First shared workspace for women aims to spark a business movement

Panthera, Hebrew for a female panther, is a sprawling indoor campus on HaArba'a Street, specially designed to cater for the needs of professional women.

Panthera co-founders Galit Ben Simhon, Limor Dahan and Shani Burstein (photo credit: SHAI GABRIELY)
Panthera co-founders Galit Ben Simhon, Limor Dahan and Shani Burstein
(photo credit: SHAI GABRIELY)
Located in central Tel Aviv’s booming business hub, three Israeli women have created a shared workspace with a difference.
Panthera, Hebrew for a female panther, is a sprawling indoor campus on HaArba’a Street catering to professional women bringing together a shared workspace, accelerator, networking hub and social club under a single roof.
The brainchild of co-founders Galit Ben Simhon, Limor Dahan and Shani Burstein, Panthera aims to create a suitable environment to advance and promote businesses owned or managed by female professionals and entrepreneurs.
“We called our project Panthera because a panther has qualities that a shark, for example, doesn’t have,” Ben Simhon told The Jerusalem Post.
“While a shark only knows how to swim, a panther knows how to walk on land and swim. A shark always has a knife between its teeth, is aggressive, competitive and always shows its strength externally. A woman is not like that. Her power and ability to communicate are more balanced. In business, you need a balance to succeed.”
Panthera's shared workspace for women in Tel Aviv (Credit: Shai Gabriely)
Panthera's shared workspace for women in Tel Aviv (Credit: Shai Gabriely)
Far more than about making women feel more comfortable in their workplace, Panthera was built to challenge the factors making women less likely than men to advance in business.

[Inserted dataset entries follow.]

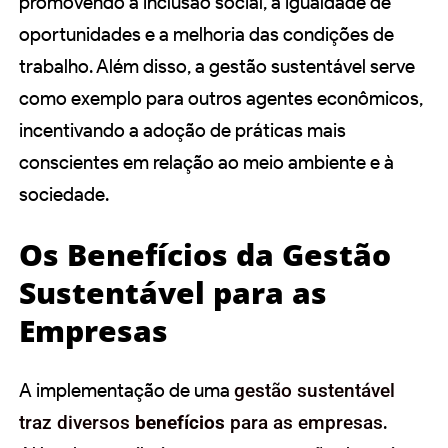
promovendo a inclusão social, a igualdade de
oportunidades e a melhoria das condições de
trabalho. Além disso, a gestão sustentável serve
como exemplo para outros agentes econômicos,
incentivando a adoção de práticas mais
conscientes em relação ao meio ambiente e à
sociedade.
Os Benefícios da Gestão
Sustentável para as
Empresas
A implementação de uma
gestão sustentável
traz diversos
benefícios
para as empresas
.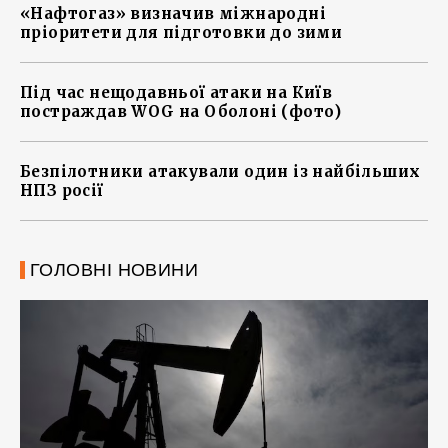
«Нафтогаз» визначив міжнародні
пріоритети для підготовки до зими
Під час нещодавньої атаки на Київ
постраждав WOG на Оболоні (фото)
Безпілотники атакували один із найбільших
НПЗ росії
ГОЛОВНІ НОВИНИ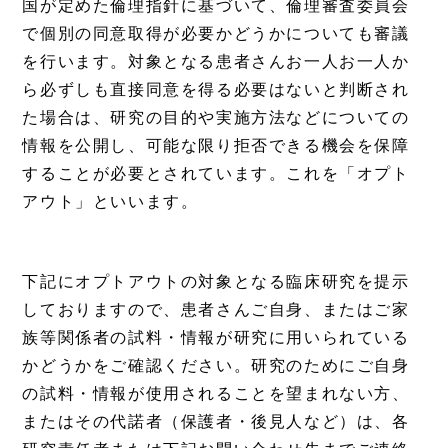
国が定めた倫理指針に基づいて、倫理審査委員会
で個別の同意取得が必要かどうかについても審議
を行います。対象となる患者さんお一人お一人か
ら必ずしも直接同意を得る必要はないと判断され
た場合は、研究の目的や実施方法などについての
情報を公開し、可能な限り拒否できる機会を保障
することが必要とされています。これを「オプト
アウト」といいます。
下記にオプトアウトの対象となる臨床研究を提示
しておりますので、患者さんご自身、またはご家
族等関係者の試料・情報が研究に用いられている
かどうかをご確認ください。研究のためにご自身
の試料・情報が使用されることを望まれない方、
またはその代諾者（保護者・後見人など）は、各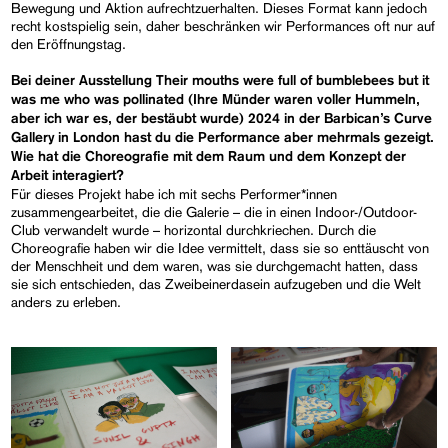
Bewegung und Aktion aufrechtzuerhalten. Dieses Format kann jedoch
recht kostspielig sein, daher beschränken wir Performances oft nur auf
den Eröffnungstag.
Bei deiner Ausstellung
Their mouths were full of bumblebees but it
was me who was pollinated
(Ihre Münder waren voller Hummeln,
aber ich war es, der bestäubt wurde) 2024 in der Barbican’s Curve
Gallery in London hast du die Performance aber mehrmals gezeigt.
Wie hat die Choreografie mit dem Raum und dem Konzept der
Arbeit interagiert?
Für dieses Projekt habe ich mit sechs Performer*innen
zusammengearbeitet, die die Galerie – die in einen Indoor-/Outdoor-
Club verwandelt wurde – horizontal durchkriechen. Durch die
Choreografie haben wir die Idee vermittelt, dass sie so enttäuscht von
der Menschheit und dem waren, was sie durchgemacht hatten, dass
sie sich entschieden, das Zweibeinerdasein aufzugeben und die Welt
anders zu erleben.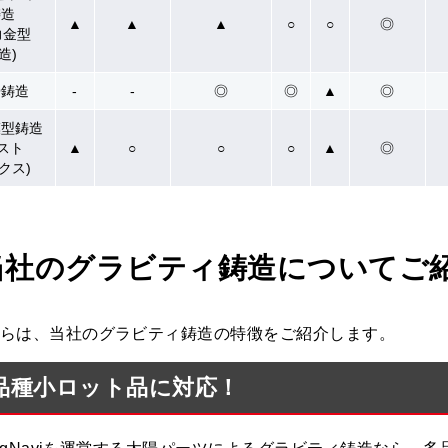
鋳造
▲
▲
▲
○
○
◎
力金型
造)
膏鋳造
-
-
◎
◎
▲
◎
模型鋳造
ロスト
▲
○
○
○
▲
◎
クス)
当社のグラビティ鋳造についてご
らは、当社のグラビティ鋳造の特徴をご紹介します。
品種小ロット品に対応！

According to a recent study undertaken by American management consulting giant McKinsey on women in the workplace, factors affecting women include a lack of access to networking and mentoring, a shortage of role models, and the continuing role of gender in the promotion process.
Embracing the need for greater dialogue among female entrepreneurs than men, approximately three-quarters of Panthera is open, networking space, compared to other shared workspaces which are dominated by private offices.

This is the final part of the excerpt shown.